#### Work instruction:
For the word "rate", copy every line of the material that includes it.

#### The data:

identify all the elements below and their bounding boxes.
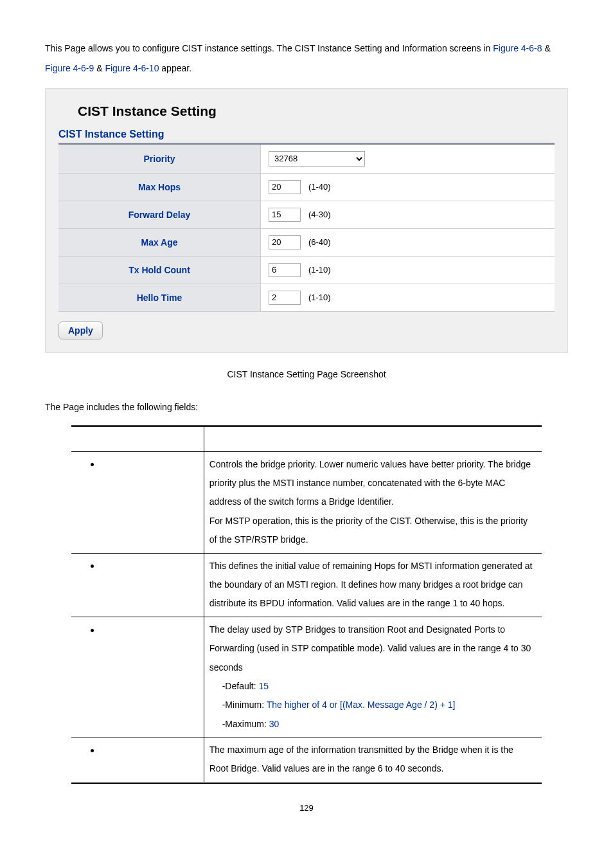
maxage-desc-l1: The maximum age of the information trans… [209,745,513,755]
apply-button[interactable]: Apply [58,321,103,339]
priority-desc-l5: of the STP/RSTP bridge. [209,534,308,545]
intro-text-2: appear. [159,63,191,73]
maxage-input[interactable] [269,235,301,249]
desc-row-maxhops: This defines the initial value of remain… [71,553,542,617]
row-hello: Hello Time (1-10) [58,284,555,311]
intro-amp-2: & [94,63,105,73]
fdelay-desc-l1: The delay used by STP Bridges to transit… [209,624,505,635]
maxhops-input[interactable] [269,180,301,194]
page-number: 129 [45,803,568,813]
priority-desc-l3: address of the switch forms a Bridge Ide… [209,496,394,507]
panel-title: CIST Instance Setting [78,104,555,119]
fdelay-range: (4-30) [308,210,331,219]
fdelay-input[interactable] [269,208,301,222]
fdelay-desc-l3: seconds [209,662,243,673]
intro-text-1: This Page allows you to configure CIST i… [45,43,493,53]
maxhops-desc-l3: distribute its BPDU information. Valid v… [209,598,505,608]
priority-desc-l4: For MSTP operation, this is the priority… [209,516,528,526]
priority-label: Priority [58,143,261,173]
fdelay-desc-l2: Forwarding (used in STP compatible mode)… [209,643,531,653]
tx-range: (1-10) [308,265,331,275]
desc-row-maxage: The maximum age of the information trans… [71,737,542,783]
row-priority: Priority 32768 [58,143,555,173]
tx-label: Tx Hold Count [58,256,261,284]
bullet-icon [91,565,94,568]
bullet-icon [91,463,94,466]
fdelay-default: -Default: 15 [209,677,269,696]
row-maxhops: Max Hops (1-40) [58,173,555,201]
bullet-icon [91,629,94,632]
desc-row-priority: Controls the bridge priority. Lower nume… [71,451,542,553]
maxhops-desc-l2: the boundary of an MSTI region. It defin… [209,579,523,590]
section-title: CIST Instance Setting [58,129,555,140]
maxage-label: Max Age [58,228,261,256]
tx-input[interactable] [269,263,301,277]
fdelay-maximum: -Maximum: 30 [209,715,280,734]
hello-range: (1-10) [308,293,331,302]
cist-settings-table: Priority 32768 Max Hops (1-40) Forward D… [58,143,555,312]
maxage-range: (6-40) [308,237,331,247]
figure-link-1[interactable]: Figure 4-6-8 [493,43,542,53]
maxhops-range: (1-40) [308,182,331,192]
fields-intro: The Page includes the following fields: [45,402,568,412]
hello-label: Hello Time [58,284,261,311]
screenshot-caption: CIST Instance Setting Page Screenshot [45,369,568,379]
fields-description-table: Controls the bridge priority. Lower nume… [71,425,542,784]
cist-setting-panel: CIST Instance Setting CIST Instance Sett… [45,88,568,353]
figure-link-3[interactable]: Figure 4-6-10 [105,63,159,73]
priority-desc-l1: Controls the bridge priority. Lower nume… [209,459,531,469]
row-tx-hold: Tx Hold Count (1-10) [58,256,555,284]
maxage-desc-l2: Root Bridge. Valid values are in the ran… [209,763,444,773]
figure-link-2[interactable]: Figure 4-6-9 [45,63,94,73]
fdelay-label: Forward Delay [58,201,261,228]
desc-row-forward-delay: The delay used by STP Bridges to transit… [71,617,542,737]
maxhops-label: Max Hops [58,173,261,201]
priority-desc-l2: priority plus the MSTI instance number, … [209,478,506,488]
maxhops-desc-l1: This defines the initial value of remain… [209,561,533,571]
intro-paragraph: This Page allows you to configure CIST i… [45,39,568,78]
row-forward-delay: Forward Delay (4-30) [58,201,555,228]
fdelay-minimum: -Minimum: The higher of 4 or [(Max. Mess… [209,696,456,714]
bullet-icon [91,749,94,752]
hello-input[interactable] [269,291,301,305]
intro-amp-1: & [542,43,551,53]
row-maxage: Max Age (6-40) [58,228,555,256]
priority-select[interactable]: 32768 [269,151,365,167]
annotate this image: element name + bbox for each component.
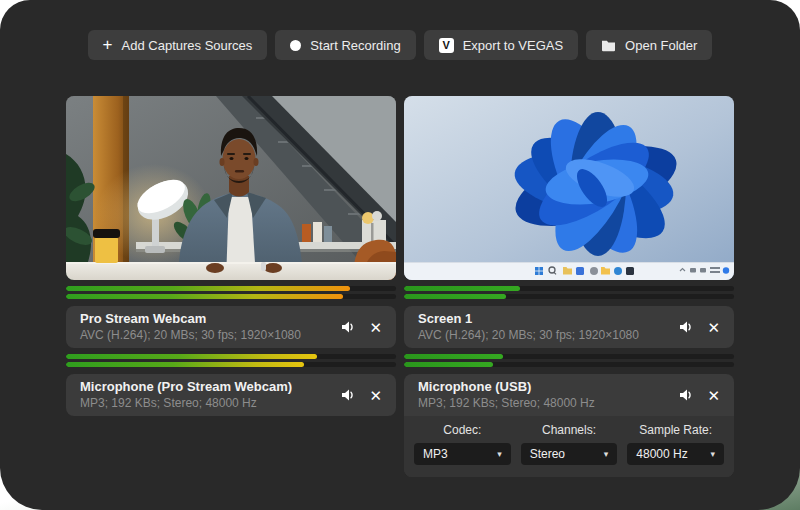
mic-webcam-mute-button[interactable] [340, 387, 356, 403]
webcam-preview [66, 96, 396, 280]
codec-label: Codec: [443, 423, 481, 437]
add-capture-sources-label: Add Captures Sources [122, 38, 253, 53]
meter-fill [404, 294, 506, 299]
meter-track [404, 362, 734, 367]
mic-webcam-source-specs: MP3; 192 KBs; Stereo; 48000 Hz [80, 396, 340, 410]
vegas-icon: V [439, 38, 454, 53]
channels-label: Channels: [542, 423, 596, 437]
screen-level-meters [404, 286, 734, 299]
folder-icon [601, 39, 616, 52]
meter-track [404, 354, 734, 359]
sample-rate-dropdown[interactable]: 48000 Hz ▾ [627, 443, 724, 465]
meter-fill [66, 354, 317, 359]
codec-dropdown[interactable]: MP3 ▾ [414, 443, 511, 465]
meter-fill [66, 362, 304, 367]
speaker-icon [340, 319, 356, 335]
meter-track [404, 286, 734, 291]
close-icon: ✕ [707, 388, 720, 403]
speaker-icon [340, 387, 356, 403]
meter-track [66, 362, 396, 367]
export-to-vegas-label: Export to VEGAS [463, 38, 563, 53]
meter-track [66, 294, 396, 299]
meter-track [66, 354, 396, 359]
webcam-mute-button[interactable] [340, 319, 356, 335]
toolbar: + Add Captures Sources Start Recording V… [0, 30, 800, 60]
webcam-column: Pro Stream Webcam AVC (H.264); 20 MBs; 3… [66, 96, 396, 416]
start-recording-button[interactable]: Start Recording [275, 30, 415, 60]
webcam-source-specs: AVC (H.264); 20 MBs; 30 fps; 1920×1080 [80, 328, 340, 342]
codec-value: MP3 [423, 447, 448, 461]
meter-fill [404, 286, 520, 291]
codec-setting: Codec: MP3 ▾ [414, 423, 511, 465]
chevron-down-icon: ▾ [710, 449, 715, 459]
close-icon: ✕ [369, 388, 382, 403]
mic-usb-source-specs: MP3; 192 KBs; Stereo; 48000 Hz [418, 396, 678, 410]
screen-remove-button[interactable]: ✕ [707, 320, 720, 335]
meter-track [404, 294, 734, 299]
add-capture-sources-button[interactable]: + Add Captures Sources [88, 30, 268, 60]
meter-fill [66, 294, 343, 299]
webcam-source-title: Pro Stream Webcam [80, 311, 340, 327]
open-folder-label: Open Folder [625, 38, 697, 53]
close-icon: ✕ [369, 320, 382, 335]
record-circle-icon [290, 40, 301, 51]
close-icon: ✕ [707, 320, 720, 335]
mic-usb-remove-button[interactable]: ✕ [707, 388, 720, 403]
open-folder-button[interactable]: Open Folder [586, 30, 712, 60]
export-to-vegas-button[interactable]: V Export to VEGAS [424, 30, 578, 60]
mic-usb-level-meters [404, 354, 734, 367]
meter-track [66, 286, 396, 291]
channels-dropdown[interactable]: Stereo ▾ [521, 443, 618, 465]
windows-desktop-scene [404, 96, 734, 280]
mic-webcam-source-title: Microphone (Pro Stream Webcam) [80, 379, 340, 395]
mic-webcam-remove-button[interactable]: ✕ [369, 388, 382, 403]
mic-usb-source-card: Microphone (USB) MP3; 192 KBs; Stereo; 4… [404, 374, 734, 477]
screen-source-specs: AVC (H.264); 20 MBs; 30 fps; 1920×1080 [418, 328, 678, 342]
mic-usb-source-title: Microphone (USB) [418, 379, 678, 395]
channels-setting: Channels: Stereo ▾ [521, 423, 618, 465]
speaker-icon [678, 319, 694, 335]
audio-settings-panel: Codec: MP3 ▾ Channels: Stereo ▾ Sample R… [404, 416, 734, 477]
webcam-level-meters [66, 286, 396, 299]
mic-webcam-level-meters [66, 354, 396, 367]
screen-mute-button[interactable] [678, 319, 694, 335]
screen-preview [404, 96, 734, 280]
start-recording-label: Start Recording [310, 38, 400, 53]
speaker-icon [678, 387, 694, 403]
webcam-scene [66, 96, 396, 280]
meter-fill [404, 354, 503, 359]
screen-column: Screen 1 AVC (H.264); 20 MBs; 30 fps; 19… [404, 96, 734, 477]
channels-value: Stereo [530, 447, 565, 461]
chevron-down-icon: ▾ [497, 449, 502, 459]
webcam-remove-button[interactable]: ✕ [369, 320, 382, 335]
plus-icon: + [103, 36, 113, 53]
mic-usb-mute-button[interactable] [678, 387, 694, 403]
sample-rate-label: Sample Rate: [639, 423, 712, 437]
webcam-source-card: Pro Stream Webcam AVC (H.264); 20 MBs; 3… [66, 306, 396, 348]
meter-fill [66, 286, 350, 291]
chevron-down-icon: ▾ [604, 449, 609, 459]
screen-source-card: Screen 1 AVC (H.264); 20 MBs; 30 fps; 19… [404, 306, 734, 348]
meter-fill [404, 362, 493, 367]
sample-rate-value: 48000 Hz [636, 447, 687, 461]
sample-rate-setting: Sample Rate: 48000 Hz ▾ [627, 423, 724, 465]
screen-source-title: Screen 1 [418, 311, 678, 327]
mic-webcam-source-card: Microphone (Pro Stream Webcam) MP3; 192 … [66, 374, 396, 416]
app-window: + Add Captures Sources Start Recording V… [0, 0, 800, 510]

#### Answer area:
sample-rate-dropdown[interactable]: 48000 Hz ▾ [627, 443, 724, 465]
sample-rate-label: Sample Rate: [639, 423, 712, 437]
sample-rate-value: 48000 Hz [636, 447, 687, 461]
sample-rate-setting: Sample Rate: 48000 Hz ▾ [627, 423, 724, 465]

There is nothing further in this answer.